I take the child in my arms, my mind is fixed on his safety. In my heart I know we must bring him into her world, I also know that pain in the soul is different than pain in the body. The pain in a man’s soul will often times infect the people around them, inviting destruction upon them all. There is a remedy for this pain. Unfortunately the remedy is more painful than the ailment it cures, and making matters even worse, the pain is felt only by the one who administers it. She sees my fears, and comforts me in my distress. She says to me “I have power that remains unseen.” I ask what it is. She smiles as her eyes soften and the glow returns to her nature “the power to love”…I am stunned.

 

A man and his boy…

It’s 6:30 am, I watch as he disappears into the dark. He navigates seamlessly through the blackened night. He goes often to this place. If you ask, he would say he is hunting, looking for that prized animal that gives him bragging rights amongst his peers. But if truth were told, he is searching for something more, and this place is the one place that offers the quiet solace necessary to find what he seeks…answers.

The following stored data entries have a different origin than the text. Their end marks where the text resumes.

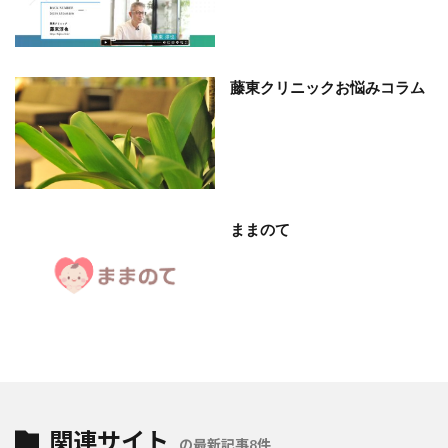
藤東クリニックお悩みコラム
ままのて
関連サイト
の最新記事8件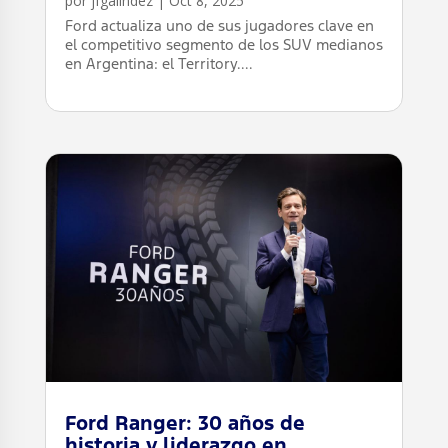
por
jfgalindez
|
Oct 8, 2025
Ford actualiza uno de sus jugadores clave en
el competitivo segmento de los SUV medianos
en Argentina: el Territory....
leer más
Ford Ranger: 30 años de
historia y liderazgo en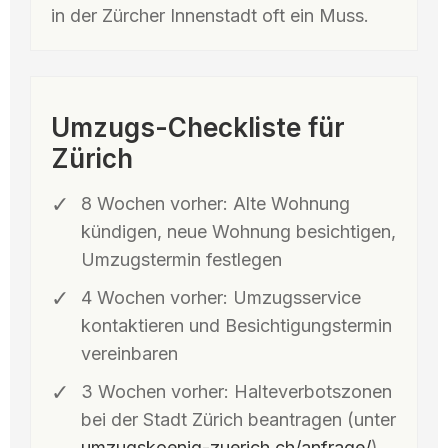
in der Zürcher Innenstadt oft ein Muss.
Umzugs-Checkliste für
Zürich
8 Wochen vorher: Alte Wohnung
kündigen, neue Wohnung besichtigen,
Umzugstermin festlegen
4 Wochen vorher: Umzugsservice
kontaktieren und Besichtigungstermin
vereinbaren
3 Wochen vorher: Halteverbotszonen
bei der Stadt Zürich beantragen (unter
umzugskoenig-zuerich.ch/anfrage/
)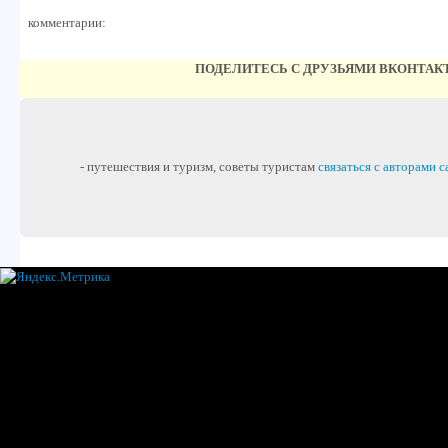
комментарии:
ПОДЕЛИТЕСЬ С ДРУЗЬЯМИ ВКОНТАК
- путешествия и туризм, советы туристам
связаться с авторами с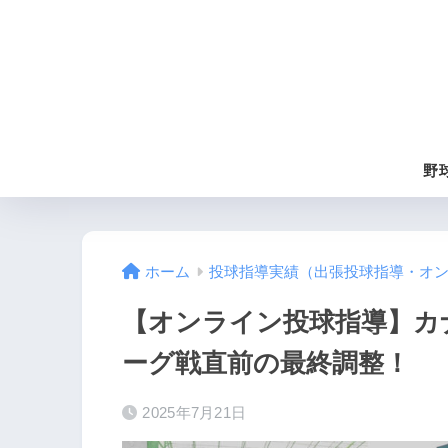
野
ホーム
投球指導実績（出張投球指導・オ
【オンライン投球指導】カ
ーグ戦直前の最終調整！
2025年7月21日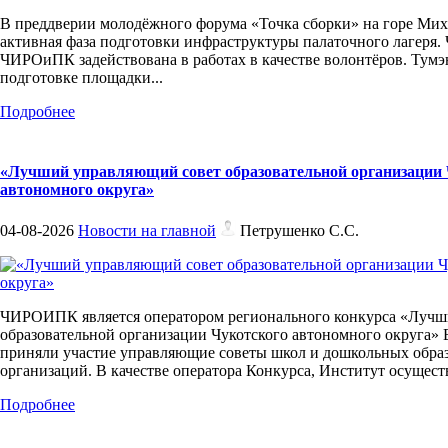
В преддверии молодёжного форума «Точка сборки» на горе Мих
активная фаза подготовки инфраструктуры палаточного лагеря. 
ЧИРОиПК задействована в работах в качестве волонтёров. Тумэ
подготовке площадки...
Подробнее
«Лучший управляющий совет образовательной организации 
автономного округа»
04-08-2026
Новости на главной
Петрушенко С.С.
ЧИРОИПК является оператором регионального конкурса «Лучш
образовательной организации Чукотского автономного округа» 
приняли участие управляющие советы школ и дошкольных обра
организаций. В качестве оператора Конкурса, Институт осуществ
Подробнее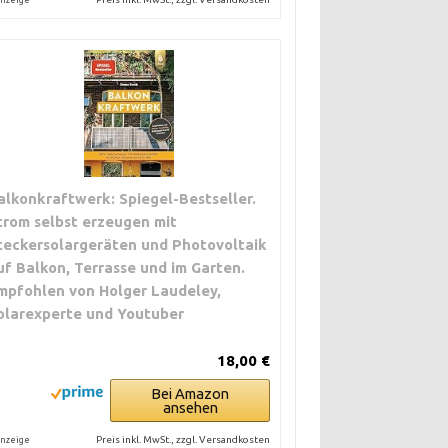
nzeige
alkonkraftwerk: Spiegel-Bestseller.
trom selbst erzeugen mit
teckersolargeräten und Photovoltaik
uf Balkon, Terrasse und im Garten.
mpfohlen von Holger Laudeley,
olarexperte und Youtuber
18,00 €
Bei Amazon
ansehen
Preis inkl. MwSt., zzgl. Versandkosten
nzeige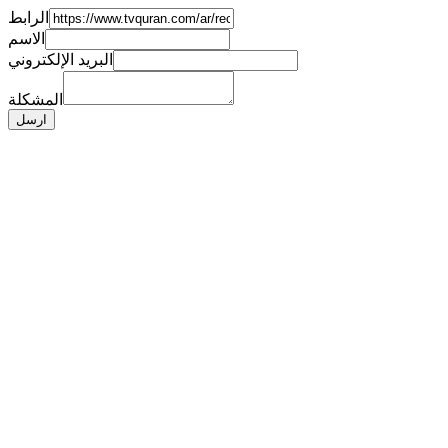
الرابط
الاسم
البريد الإلكتروني
المشكلة
ارسل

I know well how he feels, I have come here more often than I would like to admit, in search of the same. I’ve had my opportunities to kill more deer than I could count. I chose instead to watch and to wonder.

He does the same. We are together now, sitting only a few yards apart. It’s cold and rainy. It seems the mood of the day is reminisent of the mood in our hearts. We spoke little to one another as we left the house this morning, we didn’t need to, his eyes spoke more than words ever could. I suppose mine did as well.

We sat for a while, shivering from the cold wet air. I watched him and I wondered…will he ever know how much I love him, will he ever know the pain in his heart is only matched and surpassed by the pain in my own, will it ever dawn on him that every word in scripture was meant for moments like these, will he finally know from experience that “He is our ever present help in times of trouble.” These are the moments that change us forever…for better or worse.

It all comes down to this: Will we choose now to walk by faith and not by sight, or will we continue to wear the flesh thats gotten us here to begin with. He has learned well to trust his own instincts, now he must learn to forsake them for truth. I hope I have taught him well.

It is one thing to lead men into the darkness, but to lead your family there is terrifying. I pray he does not see the fear and I pray he will never see me buckle under the weight.  I remind him our battle is not against flesh and blood but spirits powers and principalities that are not of this world. I wonder am I convinced myself, will I trust this fight to the Lord or will I fight and fail on my own.

He is learning from me and what I teach him in this moment will have lifelong consequences…good or bad. I too am learning from him as well, so I watch as he fades into the dark, trusting that I have not led him astray.

I Love You Justin, God has blessed me more than I could ever know.